Past and present: press/freedom, civic activism, meeting point
An atmospheric square situated in the Palace District of Budapest, especially popular with young people. It was named after Kálmán Mikszáth in 1911. From springtime to autumn the square is filled with the tables and chairs of open air cafés and restaurants, just as attractive as the multicultural shops of neighbouring Krúdy Gyula Street.
This is where Tilos az Á Club was situated and functioned from 1989 to 1995. It was the liberal underground meeting point of the period of the regime change created by Vladimir ‘Vova’ Németh, who by doing so, put Mikszáth Kálmán Square on the map of universal 20th century culture and provided the first legal public space for the young people of Hungary preparing for political change. This is where they celebrated (with Frank Zappa) the Red Army’s quitting the country, this is where Tilos Rádió started its functioning as a pirate station and where Jean-Michel Verret, invited by Péter Halász, painted a New York cityscape on the back wall of the ground floor room using slide projectors. Numerous now-renowned performers started their career here, including Kispál és a Borz, Korai Öröm, DJ Palotai, Quimby, Soma, Tereskova, TÁP Theatre, Vilmos Vajdai and Győző Szabó. All this, of course, was upsetting for the mainstream residents of the neighbourhood, the club was subject to attacks and police raids and was finally forced to close down in 1995. Yet the performers who started their careers here and we, the citizens of Hungary are made richer by the fact that there was a place and there was a person who dared think freely in this place.
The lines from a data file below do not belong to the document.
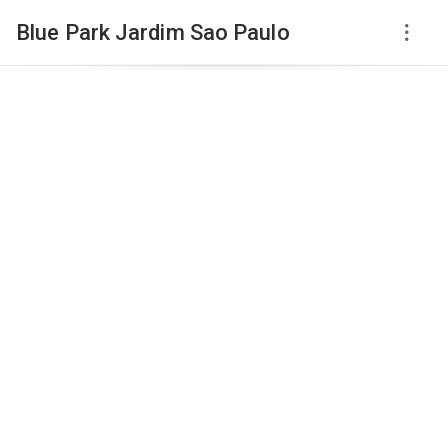
Blue Park Jardim Sao Paulo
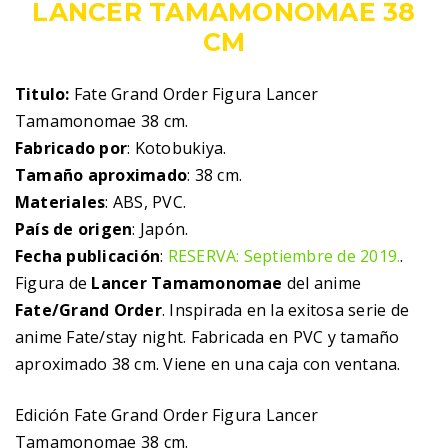
LANCER TAMAMONOMAE 38
CM
Titulo:
Fate Grand Order Figura Lancer
Tamamonomae 38 cm.
Fabricado por
: Kotobukiya.
Tamaño aproximado
: 38 cm.
Materiales
: ABS, PVC.
País de origen
: Japón.
Fecha publicación
:
RESERVA: Septiembre de 2019.
.
Figura de
Lancer Tamamonomae
del anime
Fate/Grand Order
. Inspirada en la exitosa serie de
anime Fate/stay night. Fabricada en PVC y tamaño
aproximado 38 cm. Viene en una caja con ventana.
Edición Fate Grand Order Figura Lancer
Tamamonomae 38 cm.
The location today is home to a bar called Caffe Zappa, and the New York cityscape can still be seen on the wall.
„Thoughts are cheeky , they refuse to be told ‚Go away'“
– K. Mikszáth
Mikszáth Kálmán (1847-1910) was likewise a free thinker; his statue adorns the square today (sculptor A. Kocsis, 1960).
Mikszáth was a lawyer, writer and member of parliament. In 1896 he got elected president of the Association of Budapest Journalists, the main aim of which was to protect the freedom of the press and create a legal environment that helps the work of journalists. He was among the founders of Országos Hírlap (National Journal) and published his impressions as MP under the title Sketches from Parliament. He was an acute observer of public life and the social anomalies of his time. His rich writer’s oeuvre includes brilliant portraits of his contemporaries and humorous sketches of society. His reports were written with the aim of supporting democracy and the transparency of public life.
Question: Where in your opinion can we find the free thinking public personages of our time?
Recreation spots: the cafés and restaurants of the square.